Instructions for the task
Set down the final part of the listing, which starts at the line containing "Free version" and runs to the last line, exactly and completely.

=-=-=-=-=

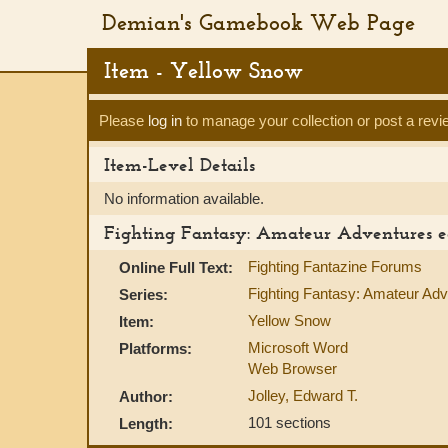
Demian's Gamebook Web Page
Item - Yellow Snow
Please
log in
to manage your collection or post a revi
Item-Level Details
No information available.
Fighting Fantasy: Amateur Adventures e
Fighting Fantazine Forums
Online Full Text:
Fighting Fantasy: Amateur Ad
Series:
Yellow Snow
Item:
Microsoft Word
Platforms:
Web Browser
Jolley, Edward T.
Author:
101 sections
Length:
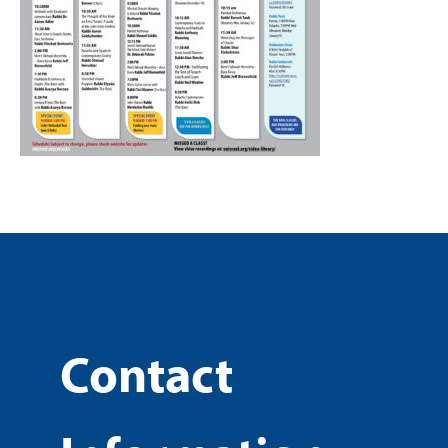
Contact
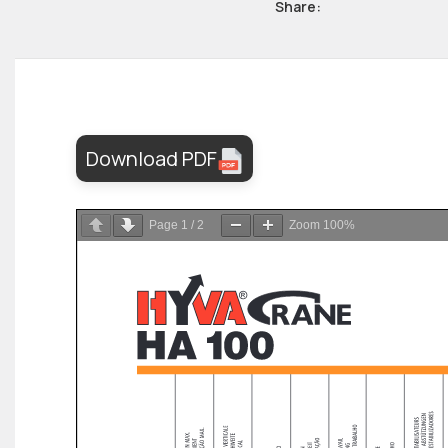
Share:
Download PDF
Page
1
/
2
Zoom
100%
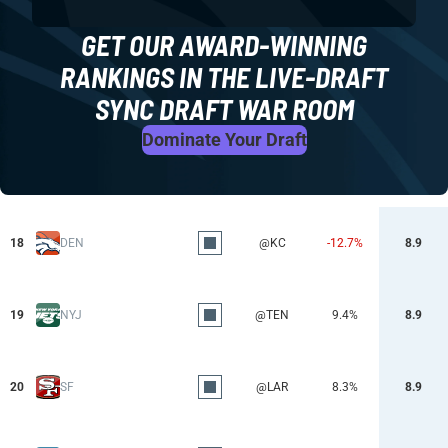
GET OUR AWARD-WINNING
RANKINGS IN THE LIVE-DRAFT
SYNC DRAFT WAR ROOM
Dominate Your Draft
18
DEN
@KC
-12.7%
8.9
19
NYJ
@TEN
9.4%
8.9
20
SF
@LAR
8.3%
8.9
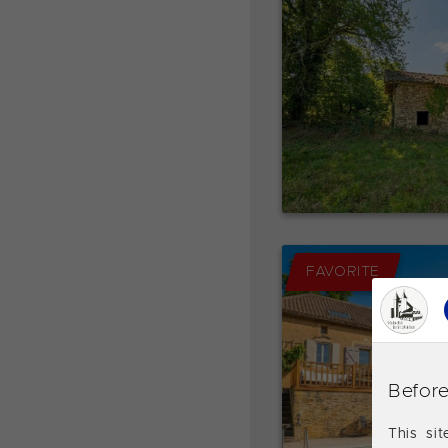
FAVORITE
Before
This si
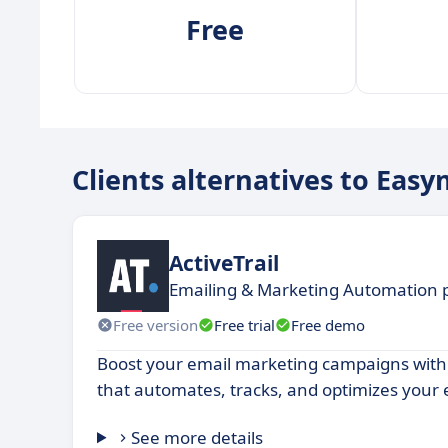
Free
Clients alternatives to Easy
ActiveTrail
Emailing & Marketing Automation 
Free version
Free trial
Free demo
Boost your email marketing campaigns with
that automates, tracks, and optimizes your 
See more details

=-=-=-=-=

Output
Free version
Free trial
Free demo
Boost your email marketing campaigns with
that automates, tracks, and optimizes your 
See more details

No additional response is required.